You open your mouth, but for several long seconds nothing comes out.
“I’ve been having nightmares,” you finally confess. “Sorry, I know that sounds silly when you’re sitting across from me covered in blood, but…” You trail off slightly, feeling a knot forming in your throat. Embarrassment floods your eyes, making them burn, so you close them and try to breathe. “It’s just been really difficult to adjust to all of this.”
Across from you, Levi’s expression stays fixed in a look of mild contemplation. You used to be able to read his microexpressions with ease, but now you can’t discern what he’s thinking. You think again of your dream. Maybe you really wouldn’t make it out here, in the real world.
“It isn’t silly.” Finally, Levi breaks the silence, briefly casting his gaze down to his tea. “Honestly, after the week we’ve had, you’re doing better than I expected.”

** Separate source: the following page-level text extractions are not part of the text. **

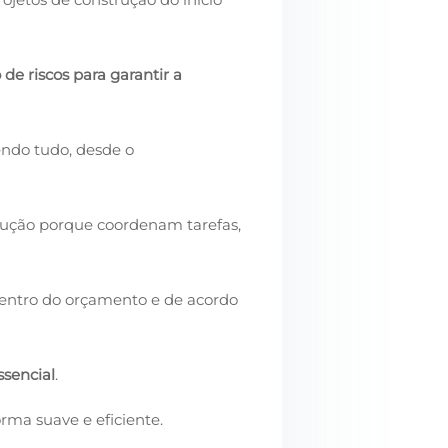
e riscos para garantir a
ndo tudo, desde o
trução porque coordenam tarefas,
dentro do orçamento e de acordo
ssencial
.
rma suave e eficiente.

So, he does trust that you’re ignorant to most of the things you’ve encountered at least. As for the rest of it, you don’t know.
You want to bring it up again. You want to remind him that it wasn’t you who told your father about his identity, just to see if he’ll acknowledge it in some way. Forgive you, shout at you. Anything but ignore it. Just to know where you stand.
But ignoring it is an answer on its own in a way. By not acknowledging it, he gets to keep you at a distance. Maybe that’s what he’s been subtly trying to communicate this whole time. Surface level stuff is fine. Objective truths—the weather, what needs to be done in order to meet both of your goals. You’d need basic levels of camaraderie in order to see it through, but nothing deeper than that.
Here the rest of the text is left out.